SANS: Daily Global Seismic Ambient Noise Source Maps

With the prospect of amplitude and full-waveform based methods applied to ambient noise tomography and monitoring, the importance of modelling underlying noise sources has only increased. Heterogeneous noise source distributions can influence full waveform or travel time measurements leading to possible misinterpretations, e.g., in terms of time-varying Earth structure. Especially secondary microseismic sources (0.1 to 0.2 Hz) have strong spatio-temporal variations on multiple time scales. We present a framework where Seismic Ambient Noise Source (SANS) maps are computed daily on a regional to global scale and made available to the public.

This is possible due to recent methodological developments including pre-computed wavefields and spatially variable grids (Igel et al., 2021) and a combination of two methods to locate noise sources: Matched Field Processing (MFP) and nonlinear finite-frequency inversion. Despite differences in the two methods, Bowden et al. (2021) show that these can be derived from one another. Using the computationally inexpensive MFP algorithm, we produce an initial model, which accelerates convergence of a non-linear finite-frequency inversion. In collaboration with the Swiss National Supercomputing Centre, the SANS framework runs two daily inversions for stations surrounding the North Atlantic and a global distribution of stations. Subsequently, they are made available on the website (sans.ethz.ch) where users can view and download the inversion results and possibly implement them in their own research.

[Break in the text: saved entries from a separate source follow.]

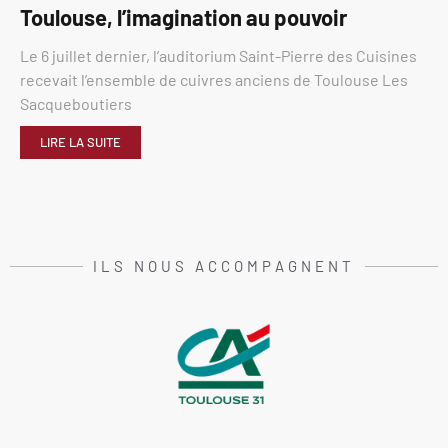
Toulouse, l’imagination au pouvoir
Le 6 juillet dernier, l’auditorium Saint-Pierre des Cuisines
recevait l’ensemble de cuivres anciens de Toulouse Les
Sacqueboutiers
LIRE LA SUITE
ILS NOUS ACCOMPAGNENT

Analysis of a full year of SANS inversions shows the seasonal spatio-temporal variations of the secondary microseismic sources. Modelling cross-correlations for various different noise source distributions demonstrates the significant effect changing noise sources have on the cross-correlation waveforms which should not be neglected. We strongly encourage the implementation of noise source distribution knowledge into ambient noise tomography and monitoring methods to avoid unwanted artefacts and misinterpretations.